- Origin: Paris, France
- Genres: Indie rock Post-punk revival
- Years active: 2005–2009
- Labels: Steady Go! Coming Soon Records
- Members: Gricha Berekachvili (vocals/guitar) Matthias Cadéac d'Arbaud (vocals/guitar) L.A.M.F. (bass guitar) Paul Louis Viguier2005-2008 Guillaume Rossel 2008-2009(drums)

= Rock&Roll (band) =

Rock&Roll is an indie rock band from Paris, France, formed in June 2005. The band is made up of singer Gricha Berekachvili, drummer Paul Louis Viguier, bassist L.A.M.F, guitarist Matthias Cadeac d'Arbaud and tambourine man Vincent-John Soimaud.

== Background ==
In 2006, the band released their first EP, First Class Plane. The cover was shot by Chanel designer, Karl Lagerfeld. In 2006, Les Inrockuptibles, a French rock music publication equivalent to Rolling Stone, elected them Best New Band of 2006 from a pool of roughly 7000 contestants.

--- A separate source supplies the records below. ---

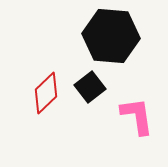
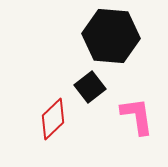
red diamond: moved 7 px right, 26 px down
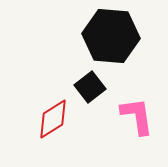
red diamond: rotated 12 degrees clockwise
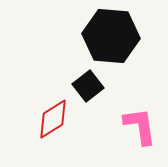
black square: moved 2 px left, 1 px up
pink L-shape: moved 3 px right, 10 px down
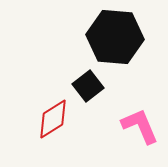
black hexagon: moved 4 px right, 1 px down
pink L-shape: rotated 15 degrees counterclockwise
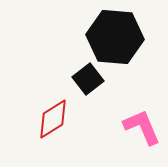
black square: moved 7 px up
pink L-shape: moved 2 px right, 1 px down
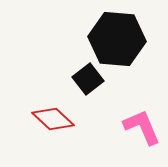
black hexagon: moved 2 px right, 2 px down
red diamond: rotated 75 degrees clockwise
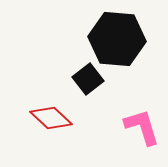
red diamond: moved 2 px left, 1 px up
pink L-shape: rotated 6 degrees clockwise
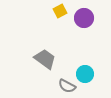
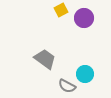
yellow square: moved 1 px right, 1 px up
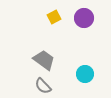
yellow square: moved 7 px left, 7 px down
gray trapezoid: moved 1 px left, 1 px down
gray semicircle: moved 24 px left; rotated 18 degrees clockwise
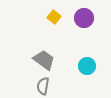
yellow square: rotated 24 degrees counterclockwise
cyan circle: moved 2 px right, 8 px up
gray semicircle: rotated 54 degrees clockwise
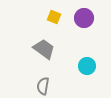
yellow square: rotated 16 degrees counterclockwise
gray trapezoid: moved 11 px up
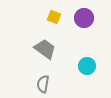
gray trapezoid: moved 1 px right
gray semicircle: moved 2 px up
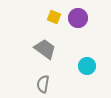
purple circle: moved 6 px left
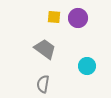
yellow square: rotated 16 degrees counterclockwise
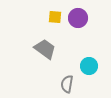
yellow square: moved 1 px right
cyan circle: moved 2 px right
gray semicircle: moved 24 px right
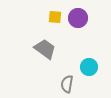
cyan circle: moved 1 px down
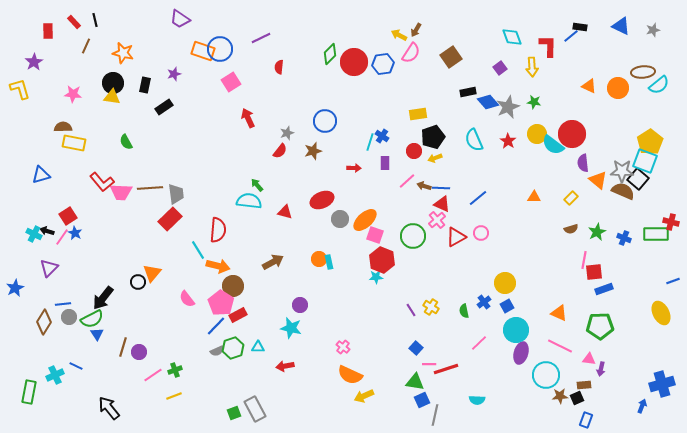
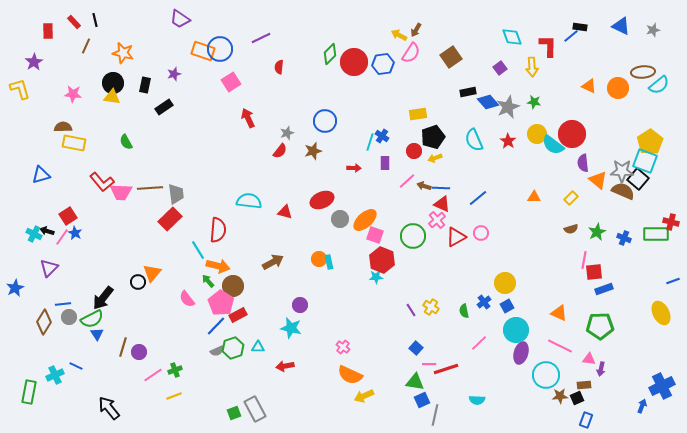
green arrow at (257, 185): moved 49 px left, 96 px down
blue cross at (662, 384): moved 2 px down; rotated 10 degrees counterclockwise
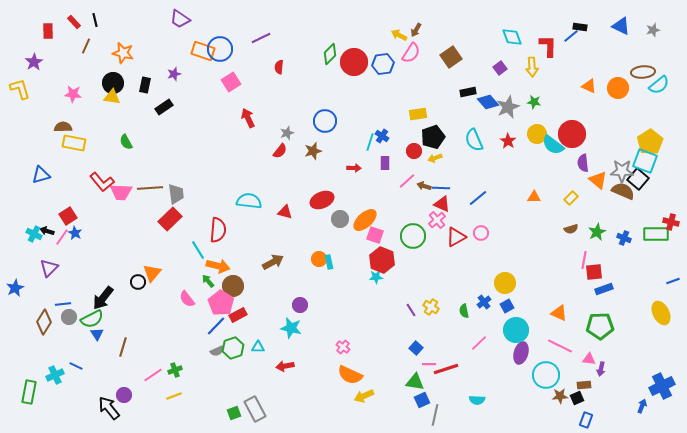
purple circle at (139, 352): moved 15 px left, 43 px down
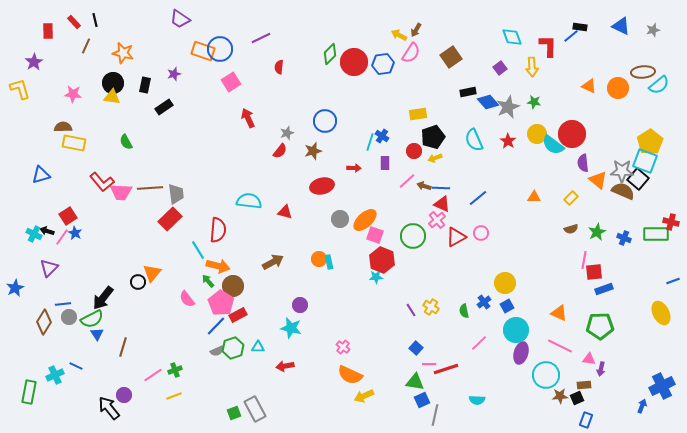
red ellipse at (322, 200): moved 14 px up; rotated 10 degrees clockwise
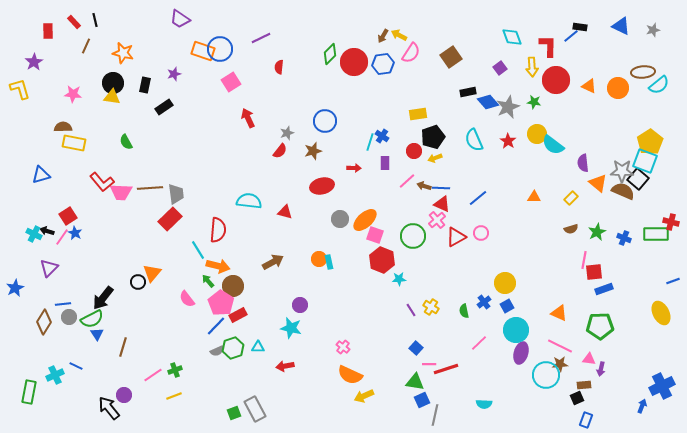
brown arrow at (416, 30): moved 33 px left, 6 px down
red circle at (572, 134): moved 16 px left, 54 px up
orange triangle at (598, 180): moved 3 px down
cyan star at (376, 277): moved 23 px right, 2 px down
brown star at (560, 396): moved 32 px up
cyan semicircle at (477, 400): moved 7 px right, 4 px down
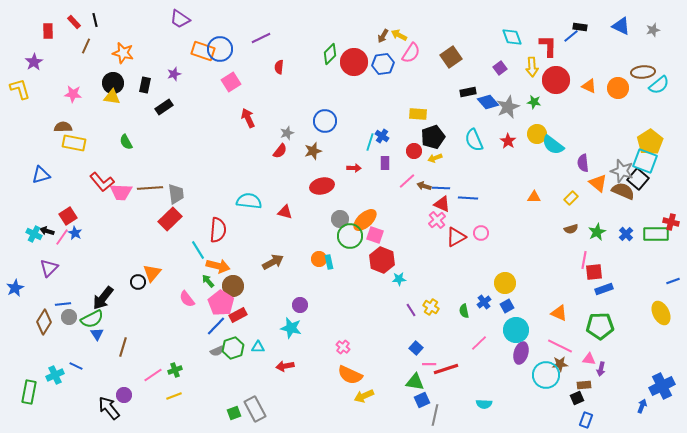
yellow rectangle at (418, 114): rotated 12 degrees clockwise
gray star at (622, 171): rotated 15 degrees clockwise
blue line at (478, 198): moved 10 px left; rotated 42 degrees clockwise
green circle at (413, 236): moved 63 px left
blue cross at (624, 238): moved 2 px right, 4 px up; rotated 24 degrees clockwise
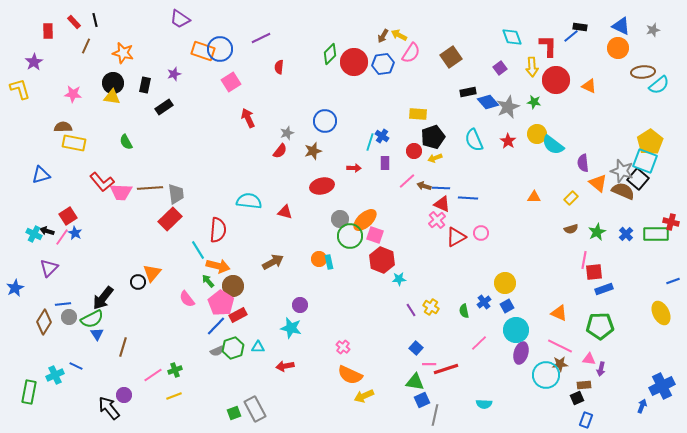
orange circle at (618, 88): moved 40 px up
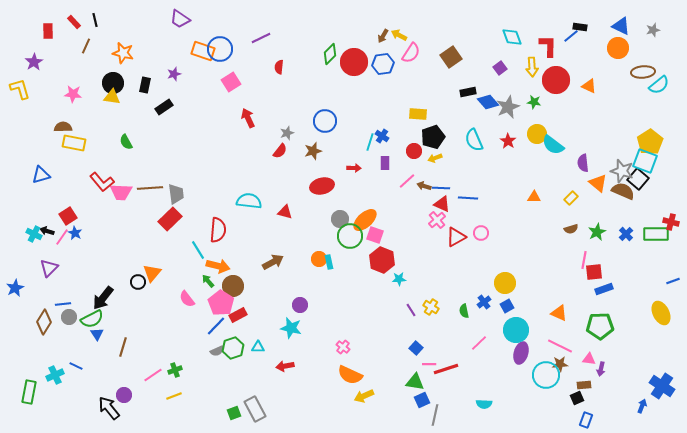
blue cross at (662, 386): rotated 30 degrees counterclockwise
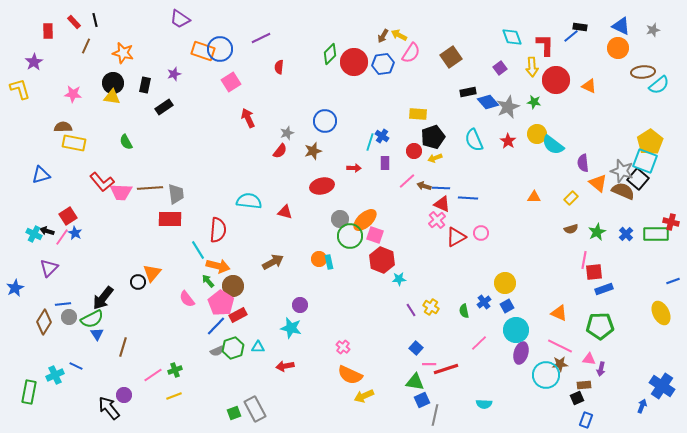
red L-shape at (548, 46): moved 3 px left, 1 px up
red rectangle at (170, 219): rotated 45 degrees clockwise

The band was signed in January 2007 to David Sonenberg's management company after gigs in New York City. Then the band toured twice the United States. In September 2007, they released their second EP album entitled Losers, Boozers, Jacuzzi Users. The music video for the title track of the EP was directed by SKINNY.

Roberto Cavalli hired them as models to be the face of his Spring 2008 line. Additionally, the band has just finished shooting an episode of The Hills, in which they will gueststar as themselves. This episode is slated to air in 2008.

Viguier was replaced by drummer Guillaume Rossel in March 2008. In July 2008, the band recorded with producer Stepehen Hague (New Order, Pet Shop Boys, Blur) the single "You're Not Worth My Song", which became the official music of French TV channel Orange Sports.

In March 2009, the band split up. Singer/guitarist Berekachvili and drummer Rossel are currently working on two new projects together: one folk-country band called Russian Roulettes and a rock project called One+One.